Brunei Museum information
Lonely Planet review
Brunei's national museum, officially opened by Queen Elizabeth II in 1972, is a decent place to blow an hour of your time. It definitely feels a little dated.
The oldest pieces are in the newest, most well-kept section of the museum: the Islamic Art Gallery , which displays ceramics from Iran and Central Asia and blown glass from Egypt and the Levant dating from the 9th and 10th centuries. Other highlights include illuminated manuscripts of the Koran, tiny Korans the size of a matchbox and gold jewellery.

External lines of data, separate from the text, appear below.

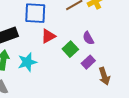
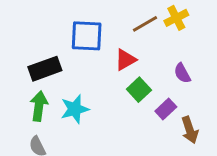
red triangle: (48, 36) -> (126, 60), moved
purple semicircle: (88, 38) -> (182, 73), moved

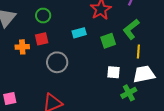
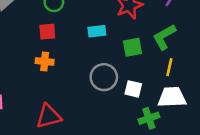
orange cross: (22, 47) -> (45, 61), moved
gray circle: (57, 62) -> (104, 77), moved

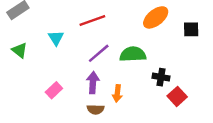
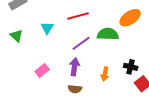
green semicircle: (133, 54) -> (108, 34), moved
orange arrow: (117, 93) -> (105, 74), moved

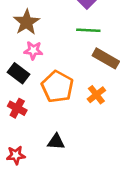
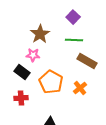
brown star: (27, 22) -> (40, 34), moved
red cross: (17, 108) -> (21, 98), turned -32

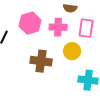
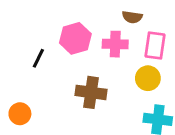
yellow circle: (72, 51) -> (148, 78), moved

The Brunei Traditional Culture Gallery spotlights Brunei's role in Southeast Asia's history, cultures and commerce and has a section on Western trade and intervention in Brunei, starting with the arrival of the Spanish and Portuguese in the 1500s. There's some frankly creepy, life-sized depictions of Malay rituals like weddings, child-rearing and (ouch) circumcision and a collection of Brunei's famous ceremonial cannons, known as bedil, some with barrels shaped like dragon heads.
The Natural History Gallery is a decent introduction to Borneo's extraordinary biodiversity. Quite a few of the stuffed animals look to be on their last, moulding legs.
At the time of our visit there was an entire wing devoted to oil and gas extraction, the technology behind it, the good it has done for Brunei and an extensive exhibit on the kingdom's long-term plan for its economy after the oil runs out. Just kidding about that last bit.
The Brunei Museum is 4.5km east of central BSB along the coastal road, on a bluff overlooking Sungai Brunei. To get here, take the Central Bus line or a taxi (around B$10 from the bus station).
As of May 2014, the museum was still closed for renovations.